[Records for processing]
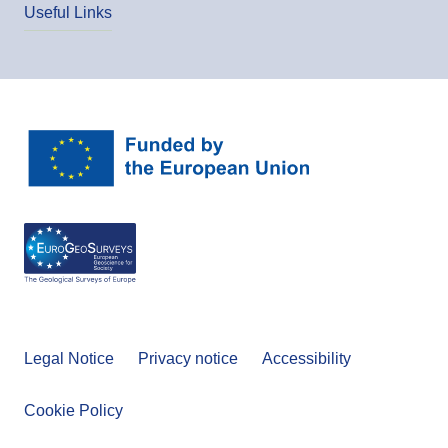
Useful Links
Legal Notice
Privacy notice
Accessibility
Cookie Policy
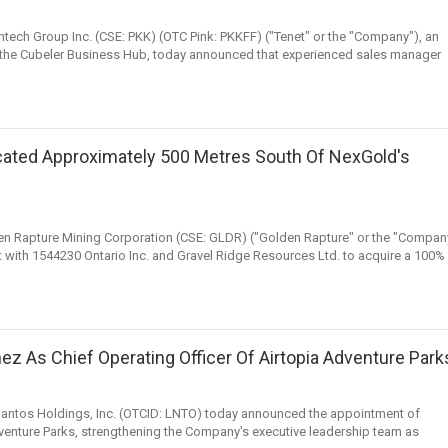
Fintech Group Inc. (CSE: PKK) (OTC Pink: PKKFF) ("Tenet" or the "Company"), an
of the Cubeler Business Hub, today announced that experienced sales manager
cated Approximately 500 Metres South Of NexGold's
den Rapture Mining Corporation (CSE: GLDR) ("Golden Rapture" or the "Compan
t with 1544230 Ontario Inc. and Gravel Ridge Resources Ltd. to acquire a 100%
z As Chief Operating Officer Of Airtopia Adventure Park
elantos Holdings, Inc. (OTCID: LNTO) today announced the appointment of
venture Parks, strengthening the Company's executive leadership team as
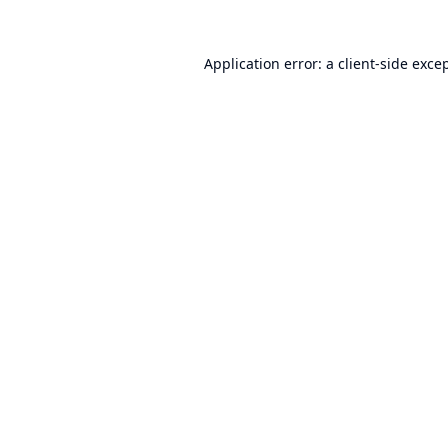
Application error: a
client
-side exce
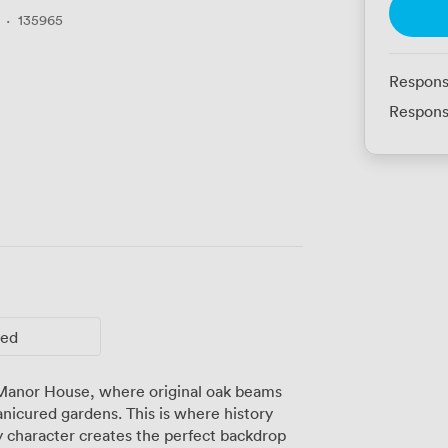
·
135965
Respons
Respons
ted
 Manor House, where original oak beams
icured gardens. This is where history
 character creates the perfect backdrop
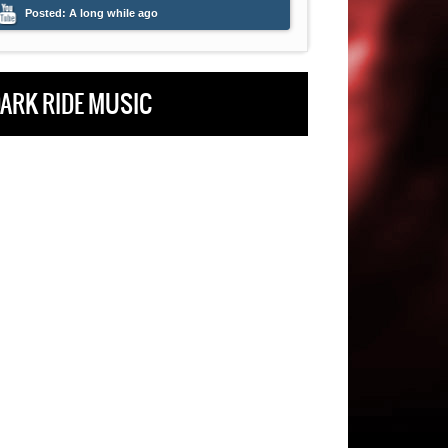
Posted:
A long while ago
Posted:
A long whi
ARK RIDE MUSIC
---
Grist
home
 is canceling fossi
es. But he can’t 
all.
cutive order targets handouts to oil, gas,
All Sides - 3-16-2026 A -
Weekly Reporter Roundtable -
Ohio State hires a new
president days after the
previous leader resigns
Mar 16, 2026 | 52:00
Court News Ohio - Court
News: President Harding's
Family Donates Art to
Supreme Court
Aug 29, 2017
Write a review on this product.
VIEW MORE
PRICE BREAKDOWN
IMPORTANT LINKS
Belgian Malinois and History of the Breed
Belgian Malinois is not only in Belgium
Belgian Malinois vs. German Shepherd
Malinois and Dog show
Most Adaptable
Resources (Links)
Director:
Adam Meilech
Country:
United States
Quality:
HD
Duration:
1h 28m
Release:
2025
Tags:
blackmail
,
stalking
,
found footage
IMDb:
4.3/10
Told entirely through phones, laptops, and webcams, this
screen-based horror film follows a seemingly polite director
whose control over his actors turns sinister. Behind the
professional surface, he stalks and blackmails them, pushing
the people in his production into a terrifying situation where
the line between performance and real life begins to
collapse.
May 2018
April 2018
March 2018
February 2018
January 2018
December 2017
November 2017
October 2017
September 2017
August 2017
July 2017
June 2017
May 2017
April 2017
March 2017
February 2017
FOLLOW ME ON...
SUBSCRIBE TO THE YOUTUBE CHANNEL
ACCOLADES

[Assignment] Once the line with "Useful Links" is found above, transcribe each line from it through the line with "ARK RIDE MUSIC", exactly, and omit the pictures.

[The answer]
Useful Links
Legal Notice
Privacy notice
Accessibility
Cookie Policy
Fintech Group Inc. (CSE: PKK) (OTC Pink: PKKFF) ("Tenet" or the "Company"), an
of the Cubeler Business Hub, today announced that experienced sales manager
cated Approximately 500 Metres South Of NexGold's
den Rapture Mining Corporation (CSE: GLDR) ("Golden Rapture" or the "Compan
t with 1544230 Ontario Inc. and Gravel Ridge Resources Ltd. to acquire a 100%
z As Chief Operating Officer Of Airtopia Adventure Park
elantos Holdings, Inc. (OTCID: LNTO) today announced the appointment of
venture Parks, strengthening the Company's executive leadership team as
Application error: a
client
-side exce
·
135965
Respons
Respons
ted
 Manor House, where original oak beams
icured gardens. This is where history
 character creates the perfect backdrop
Posted:
A long while ago
Posted:
A long whi
ARK RIDE MUSIC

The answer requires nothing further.